BACKGROUND: We performed a time-course microarray experiment to define the transcriptional response to carboplatin in vitro, and to correlate this with clinical outcome in epithelial ovarian cancer (EOC). RNA was isolated from carboplatin and control-treated 36M2 ovarian cancer cells at several time points, followed by oligonucleotide microarray hybridization. Carboplatin induced changes in gene expression were assessed at the single gene as well as at the pathway level. Clinical validation was performed in publicly available microarray datasets using disease free and overall survival endpoints. RESULTS: Time-course and pathway analyses identified 317 genes and 40 pathways (designated time-course and pathway signatures) deregulated following carboplatin exposure. Both types of signatures were validated in two separate platinum-treated ovarian and NSCLC cell lines using published microarray data. Expression of time-course and pathway signature genes distinguished between patients with unfavorable and favorable survival in two independent ovarian cancer datasets. Among the pathways most highly induced by carboplatin in vitro, the NRF2, NF-kB, and cytokine and inflammatory response pathways were also found to be upregulated prior to chemotherapy exposure in poor prognosis tumors. CONCLUSION: Dynamic assessment of gene expression following carboplatin exposure in vitro can identify both genes and pathways that are correlated with clinical outcome. The functional relevance of this observation for better understanding the mechanisms of drug resistance in EOC will require further evaluation.
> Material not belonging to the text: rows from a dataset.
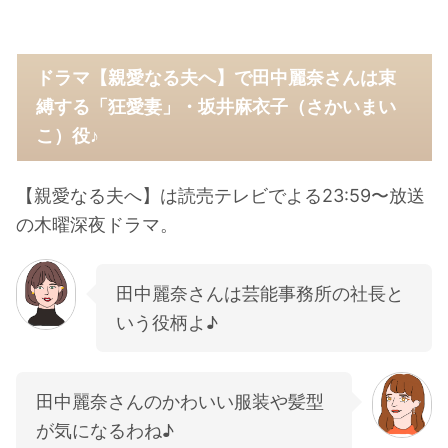
ドラマ【親愛なる夫へ】で田中麗奈さんは束
縛する「狂愛妻」・坂井麻衣子（さかいまい
こ）役♪
【親愛なる夫へ】は読売テレビでよる23:59〜放送
の木曜深夜ドラマ。
田中麗奈さんは芸能事務所の社長と
いう役柄よ♪
田中麗奈さんのかわいい服装や髪型
が気になるわね♪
IGF axis gene expression patterns are prognostic of survival in epithelial ovarian cancer.

The IGF axis has documented growth-promoting effects in various malignancies, but its role in epithelial ovarian cancer (EOC) has not been adequately examined. We studied the expression of the IGF axis genes in relation to outcome in EOC. Microarray expression profiles from 64 patients with advanced-stage EOC were used. Two multi-gene subsets were chosen, one upstream of the IGF receptor ('IGF family') and the other downstream of the IGF receptor ('IGF signaling pathway'), and analyzed in relation to survival. In addition, expression patterns of the two gene subsets were analyzed in relation to favorable and unfavorable prognosis categories identified in a previous study by whole-genome expression profiling. In a gene-by-gene analysis, IGF binding protein 4 and IGF-II receptor gene expression was inversely associated with survival. Using hierarchical clustering, the two multi-gene subsets separated the patient cohort into two groups with different median survival (IGF family: 33 vs 63 months, P=0.02 and IGF signaling pathway: 41 vs 63 months, P=0.05). Furthermore, the two multi-gene subsets were differentially expressed between the previously defined favorable and unfavorable prognosis tumors (Kolmogorov-Smirnov permutation: P=0.0005 and 0.003 for the IGF family and signaling pathway respectively), and individual genes (including IGF-I, IGF-I receptor, and several genes downstream of the receptor) were overexpressed in unfavorable prognosis tumors (permutation P<0.05). The expression patterns of several genes in the IGF axis are associated with survival in EOC, and expression changes of these genes may be underlying previously proposed microarray-derived clinical prognostic models. Future studies are needed to more precisely determine the diagnostic and potential therapeutic significance of these findings.